Is CRISPR Gene Editing the Answer to Muscular Dystrophy?

CRISPR gene editing is opening doors to curing a variety of diseases, including sickle cell and hemophilia. Researchers in Germany are also trying to add certain forms of incurable muscular dystrophy (MD) to the list. So far, testing is only done on mice, but the results are promising. 

What Is CRISPR Gene Editing?

As the name suggests, CRISPR allows scientists to edit DNA, which is already creating opportunities to cure certain hereditary diseases and correct gene mutations. The process is based on a concept that already exists in nature. 

Bacteria have a way of marking invading viruses so they can detect them if they return. The bacteria capture a small piece of the virus’s DNA and use it like a code. They edit the strand of DNA into their own and then use it to recognize viruses in the future. 

The bacteria use an enzyme called Cas-9 as a pair of scissors to slice through the DNA of the virus and make it inert. Researchers can adapt this same process to other animals, including humans. 

CRISPR and Muscular Dystrophy

A recent study published in the Molecular Therapy Nucleic Acids journal is detailing German research using CRISPR to repair the gene mutation that causes certain forms of muscular dystrophy, specifically Duchenne MD.

Muscular dystrophy is a rare neuromuscular disease that causes progressive weakness over time. There are currently 30 different forms of MD, and Duchenne makes up about 50 percent of all cases. 

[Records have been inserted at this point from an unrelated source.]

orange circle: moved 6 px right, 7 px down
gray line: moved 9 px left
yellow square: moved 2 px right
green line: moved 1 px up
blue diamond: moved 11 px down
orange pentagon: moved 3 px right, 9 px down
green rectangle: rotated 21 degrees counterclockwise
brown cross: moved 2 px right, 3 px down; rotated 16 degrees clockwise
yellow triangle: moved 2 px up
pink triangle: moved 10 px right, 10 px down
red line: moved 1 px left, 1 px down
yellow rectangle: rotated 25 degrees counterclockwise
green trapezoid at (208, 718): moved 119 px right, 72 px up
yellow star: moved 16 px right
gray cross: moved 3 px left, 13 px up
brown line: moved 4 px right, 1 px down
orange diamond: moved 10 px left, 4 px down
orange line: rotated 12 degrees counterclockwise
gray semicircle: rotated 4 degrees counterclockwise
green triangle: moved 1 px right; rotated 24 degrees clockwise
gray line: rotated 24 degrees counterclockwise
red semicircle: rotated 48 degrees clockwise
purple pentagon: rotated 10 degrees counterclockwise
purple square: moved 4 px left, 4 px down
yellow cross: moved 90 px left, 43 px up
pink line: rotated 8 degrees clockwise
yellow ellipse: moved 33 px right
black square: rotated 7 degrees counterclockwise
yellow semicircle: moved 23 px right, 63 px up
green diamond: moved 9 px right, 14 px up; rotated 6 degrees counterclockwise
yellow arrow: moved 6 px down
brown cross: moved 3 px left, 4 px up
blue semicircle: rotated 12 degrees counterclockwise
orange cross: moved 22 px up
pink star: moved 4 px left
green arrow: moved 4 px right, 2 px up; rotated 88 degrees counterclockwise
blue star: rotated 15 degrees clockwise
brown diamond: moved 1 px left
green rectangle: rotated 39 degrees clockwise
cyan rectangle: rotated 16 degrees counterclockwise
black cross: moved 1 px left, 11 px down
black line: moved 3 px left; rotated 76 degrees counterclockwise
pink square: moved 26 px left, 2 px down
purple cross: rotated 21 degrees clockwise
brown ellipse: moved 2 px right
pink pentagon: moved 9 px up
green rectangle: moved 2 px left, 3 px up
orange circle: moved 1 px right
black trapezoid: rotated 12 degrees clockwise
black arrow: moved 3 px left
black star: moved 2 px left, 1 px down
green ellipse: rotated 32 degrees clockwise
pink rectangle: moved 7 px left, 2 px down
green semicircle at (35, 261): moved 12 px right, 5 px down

The study conducted at the Experimental and Clinical Research Center in Germany is paving the way for more clinical trials. The study author states the goal was to use CRISPR gene editing to correct faulty genes that cause MD. They would remove muscle stem cells, make alterations to the genetic code and then inject the cells back into muscle tissue. 

Their studies on mice were successful, but they could not use the process on humans. They attempted to use plasmids, double-stranded DNA molecules that come from bacteria, to introduce the gene editor into stem cells but found complications. They needed a different transport mechanism. 

Finding a Work Around

In this study’s current version, researchers use messenger RNA (mRNA) instead of plasmids. mRNA is a single-stranded RNA molecule created during transcription, which is the process of copying segments of DNA. 

The problem was finding a way to get the mRNA into stem cells to inject them into muscle tissue. To make that happen, the study authors use electroporation. This makes the cell membranes temporarily permeable. 

They first tried the procedure using mRNA containing a fluorescent dye to ensure that the strand could cross the stem cell membrane. Once they proved it effective, they used a form of CRISPR gene editing that can alter just one spot in the DNA instead of cutting both strands. 

Once they perfect their procedure, they will be ready to enter a clinical trial with humans who have muscular dystrophy. If successful, they should be able to correct the underlying genetic cause of the disease, allowing patients to make healthy muscle cells and avoid the deterioration that is a benchmark of MD.